Yar’Adua’s health critical
•Northern elders worried

By DANIEL ALABRAH (with agency reports)
Sunday, August 31, 2008

•Umaru Yar’Adua
Photo: Sun News Publishing

Speculations about President Umaru Yar’Adua’s health heightened at the weekend following reports that he had undergone surgery at a hospital in Saudi Arabia.
The fear that the president may actually be ill, contrary to the official position that he is undergoing the Muslim lesser pilgrimage of Ummrah in Saudi Arabia, was fuelled by the fact that he did not return to the country this weekend as expected.

Last night, an Internet-based news site, pointblanknews.com reported thus:
“‘There are strong indications that Nigeria's President, Umaru Musa Yar’Adua’s life may be hanging on very thin thread of survival following complications from his recent surgery in a Saudi Hospital. Pointblanknews.com has just received reports that President Yar’Adua has now been placed on a life support equipment.
“According to sources, Yar’Adua who was admitted at Soliman Akkeh Hospital, Jeddah, Saudi Arabia, was operated for an undisclosed ailment but he was known to have a medical history of kidney problem and Churg Strauss Syndrome, an inflammation of the blood vessel.

“There is growing apprehension about the President’s condition amongst top officials at the Aso Rock Presidential Villa concerning serious deterioration in President Yar’Adua’s medical condition. He was originally billed to return to Nigeria during this weekend but a Saudi source said that "that possibility looks very unlikely even in the next two weeks. President is barely conscious and would need all the prayers to be able to make it through this time,’ a source at the Soliman Akkeh Hospital told pointblanknews.com”

Sunday Sun however gathered that Yar’Adua may not return soon as he may have undergone renal kidney transplantation that would require some time for him to recuperate.
Medical experts say it takes at least three weeks to recover from kidney transplant.
According to a Lagos-based medical practitioner, Dr Emmanuel Enabulele, in the first six hours after such surgery, “the new kidney should begin to function, if there is no rejection.
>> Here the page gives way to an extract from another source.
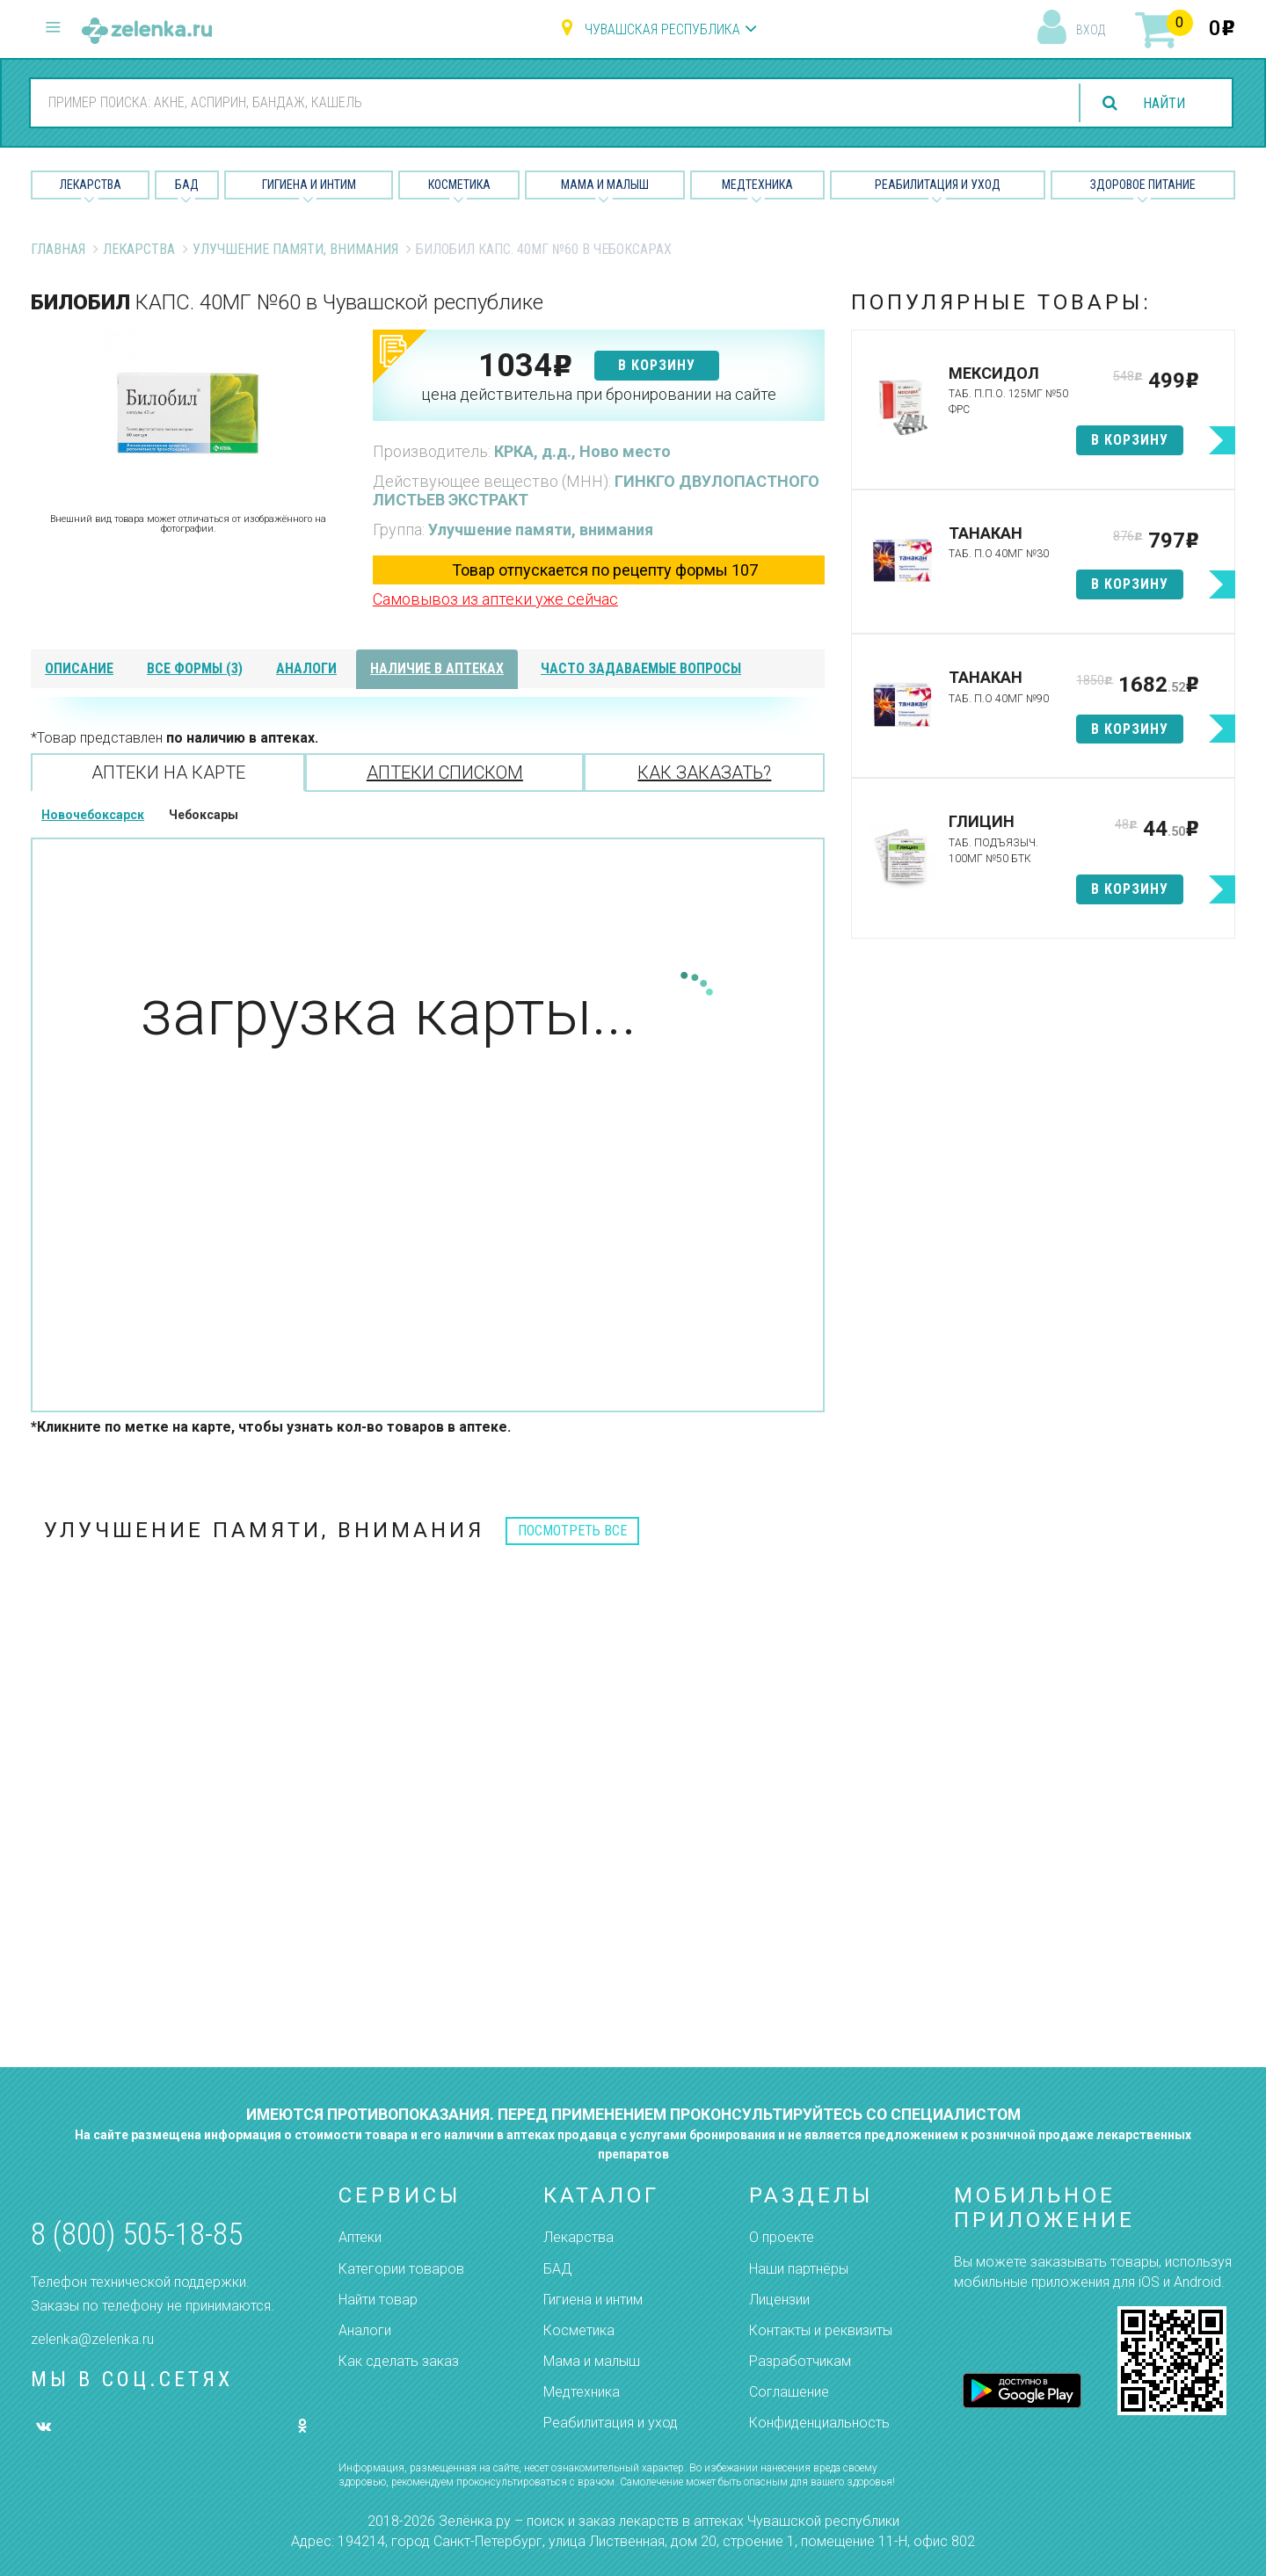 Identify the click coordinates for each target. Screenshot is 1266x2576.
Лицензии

The suture should heal with 6-8 days and the stitches removed.

“All things being equal, within two weeks of kidney surgery, the patient should recover and a week thereafter, begin to carry out minimal activities.
“However, if there is rejection, those signs of kidney failure will reappear.”
Our source said the government decided not to disclose the current state of the President’s health because of its security and diplomatic implications.
But one of his aides, who spoke to Sunday Sun on condition of anonymity, maintained that Yar’Adua was in stable condition and was actually performing the lesser hajj in Mecca.
Asked why he had not spoken to Nigerians like he did prior to the April 2007 elections when there was a similar speculation about his health, the aide said: “At the appropriate time the President will speak to Nigerians.”

He also said it is not true that Yar’Adua was due to travel to Brazil on a state visit before it was reportedly cancelled at the last minute.
“I can tell you that President (Yar’Adua) was not billed to travel to Brazil as reported in the media. It is not in his schedule for now.
“Such visits are not secret. When he was to go to Britain, was it not public knowledge to everyone before the trip? The President cannot escape from the country just like that,” he said.
Muslim clerics have also said the lesser hajj is not supposed to last longer than seven days.
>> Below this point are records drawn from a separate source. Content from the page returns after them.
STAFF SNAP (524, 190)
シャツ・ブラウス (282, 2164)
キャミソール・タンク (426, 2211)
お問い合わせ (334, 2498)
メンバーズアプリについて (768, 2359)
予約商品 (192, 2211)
Clerics who spoke to Sunday Sun but preferred not to be named for fear of being tagged anti-Yar’Adua elements explained: “Ummrah is any pilgrimage outside or apart from the annual hajj. It is actually supposed to be the last 10 days of the Ramadan. It is not one of five pillars of Islam but a time for special prayers for Muslim faithful.
“A believer on lesser hajj visits holy places and Mosques Mecca and Medina. He offers his prayers and supplication and all that are not supposed to take more than five to seven days.”
A Muslim government functionary corroborated the clerics’ stand, saying modern means of transport can further reduce the number of days spent on Ummrah.

“Mecca to Medina takes about five or six hours by road and one hour by air. A lot of us who went on Ummrah last year did the distance by air. And Arabs are not given to lengthy prayers like Nigerians. You can conclude Ummrah within a week.
“In fact, in the days of M.K.O. Abiola, I remember he went on Thursday and returned on Sunday. The target is to be in Saudi on a Friday and observe a Jummat there.”
Meanwhile northern elders are reportedly worried over Yar’Adua’s health, to the extent that they are believed to be consulting with a view to “advising him appropriately.”